• J'ai vu un des articles que j'avais publiés en juillet 2007 sur un ancien blog republié hier 19 novembre 2008 sur un blog d'Observation de l'Islamisation :

    http://cafephilodedroite.blogspot.com/2008/11/observatoire-de-lislamisation-de-la_19.html

    et cela m'a donné motif à réflexion.

    Pourrais je aujourd'hui réécrire sans aucune modification ce que j'avais écrit il y a un peu plus d'un an ? soit un espace de temps assez court, mais où il s'est passé pas mal de choses, notamment depuis les dernières semaines et ce que l'on appelle la "Crise mondiale".

    A vrai dire, je ne renie rien de ce que j'avais écrit en juillet 2007. Mais il me faut y apporter, plutôt que des corrections ou suppressions, des compléments qui s'avèrent constituer des rectifications...en quelque sorte Mort de rire

    Tout tourne autour de Brunschvicg et de sa doctrine : c'est en lui, et en son oeuvre, que s'est cristallisé un noyau d'aspirations et de projets de nature philosophique et spirituelle.

    Or une chose est indiscutable concernant Brunschvicg : la vie religieuse est pour lui l'aspect le plus important de la vie, et toute sa philosophie est orientée vers ce but.

    Mais il est une autre chose indéniable, ou plutôt une chose qui semble entièrement différente, mais qui ne l'est pas, et même s'avère à la réflexion être la même chose: c'est que Brunschvicg est d'une intransigeance absolue sur la valeur du rationalisme, et de sa valeur, de sa teneur religieuse; un rationalisme qu'il a soin de différencier du dogmatisme fondé sur une Grande logique, qu'il vitupère comme faussement rationaliste.

    En fait, on pourrait dire que tout l'effort de la vie philosophique de Brunschvicg se résume à la tâche, écrasante, de définir le plus scrupuleusement et le plus exactement possible la nature de la raison, et ce en quoi elle est ce qui depuis la naissance de la science "ouvre" la possibilité de la conversion et de la religion véritable, sans rien de commun avec les religions du passé.

    A ce titre se pose le problème du christianisme, dont on sait que depuis 2000 ans il oeuvre et opère, avec la philosophie , au coeur de l'édification du destin de l'Occident, c'est à dire du destin de l'humanité, qu'on le regrette ou qu'on s'en félicite.

    Or Brunschvicg, d'origine juive, et qui a eu à souffrir à la fin de sa vie des persécutions nazies et pétainistes, Brunschvicg qui a été un dreyfusard sans failles et un ardent combattant contre l'antisémitisme, Brunschvicg rejette le judaïsme et l'Ancien Testament. Voir notamment le témoignage de Gilson dans l'article précédent :

    http://www.blogg.org/blog-76490-billet-brunschvicg_raconte_a_gilson_sa_liberation_du_judaïsme-922879.html

    Il le rejette parce qu'il rejette la notion de Créateur et celle de Transcendance, et parce qu'il le juge trop "charnel", impuissant à se hausser à l'universel.

    Brunschvicg déclare souvent que sa philosophie est une doctrine du Verbe, de Verbe intime (logos endiathetos) plutôt que du Verbe proféré dans le langage et son exériorité.

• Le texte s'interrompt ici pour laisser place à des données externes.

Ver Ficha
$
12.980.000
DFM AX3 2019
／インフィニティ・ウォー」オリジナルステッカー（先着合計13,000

Il se rattache au Nouveau Testament comme livre de la religion du Verbe, donc plutôt au prologue de l'Evangile de Jean , qui avait aussi tellement fasciné Fichte.

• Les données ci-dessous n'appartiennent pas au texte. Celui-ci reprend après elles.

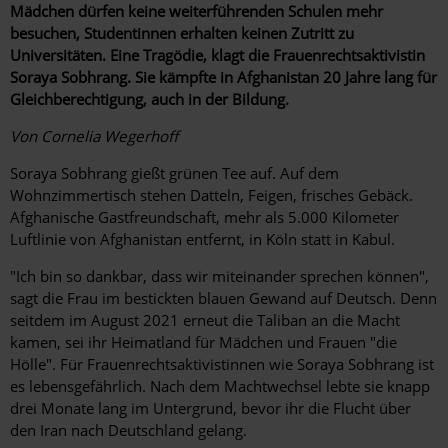
Mädchen dürfen keine weiterführenden Schulen mehr
besuchen, Studentinnen erhalten keinen Zutritt zu
Universitäten. Eine Tragödie, klagt die Frauenrechtsaktivistin
Soraya Sobhrang. Sie kämpfte in Afghanistan 20 Jahre lang für
Gleichberechtigung, auch in der Bildung.
Von Cornelia Wegerhoff
Soraya Sobhrang gießt grünen Tee auf. Auf dem
Wohnzimmertisch stehen Datteln, Feigen, frisches Gebäck.
Afghanische Gastfreundschaft, mehr als 5.000 Kilometer
Luftlinie von Afghanistan entfernt, in Köln statt in Kabul.
"Ich bin so dankbar, dass wir miteinander sprechen können",
sagt die Frau im bestickten blauen Gewand auf Deutsch. Denn
seitdem im August 2021 erneut die Taliban an die Macht
kamen, sei ihr Heimatland für Mädchen und Frauen "die
Hölle". Für Frauenrechtsaktivistinnen wie Soraya Sobhrang ist
es lebensgefährlich. Nach dem Machtwechsel lebte sie knapp
drei Monate lang im Untergrund, bevor ihr die Flucht über
den Iran nach Deutschland gelang.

    Brunschvicg se plait à reconnaître que le christianisme a inauguré un "nouvel élan de conscience", qui peut et doit se poursuivre en dehors des domaines régis par la foi. "Je ne reconnaitraît pas moi même dans ce que je pense et ce que je suis" dit il "s'il n'y avait eu tout le mouvement du christianisme".

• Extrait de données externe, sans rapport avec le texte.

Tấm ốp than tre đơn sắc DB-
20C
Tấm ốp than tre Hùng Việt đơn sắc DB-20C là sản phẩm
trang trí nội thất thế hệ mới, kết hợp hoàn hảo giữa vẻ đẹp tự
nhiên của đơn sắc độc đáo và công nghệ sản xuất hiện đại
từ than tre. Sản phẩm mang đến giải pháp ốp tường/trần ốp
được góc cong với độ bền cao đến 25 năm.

    Le R P Sertillanges fait ce constat que l'on pourrait craindre orienté (pour "récupérer" Brunschvicg et la philosophie critique dans le giron de la foi chrétienne) mais que nous acceptons dans ces grandes lignes : reconnaissant l'énorme influence exercée (en bien comme en mal d'ailleurs, ajouterons nous) par le christianisme dans le domaine philosophique, Brunschvicg n'entend pas choisir pour se situer pour ou contre le christianisme en général; il fait son choix à l'intérieur du christianisme, interprétant celui ci dans le sens d'un idéalisme critique et mathématisant qui se veut aussi et par dessus tout religieux et apparenté , outre la doctrine du Verbe, à l'imitation de Jésus. (sur ce dernier point de l'imitation de Jésus cependant, je me permets d'être dubitatif, et pour ma part je restreindrais le "christianisme de philosophe" de Brunschvicg à la pure spiritualité de la doctrine du Verbe intérieur et absolument immanent : "la lumière qui éclaire tout homme de l'intérieur".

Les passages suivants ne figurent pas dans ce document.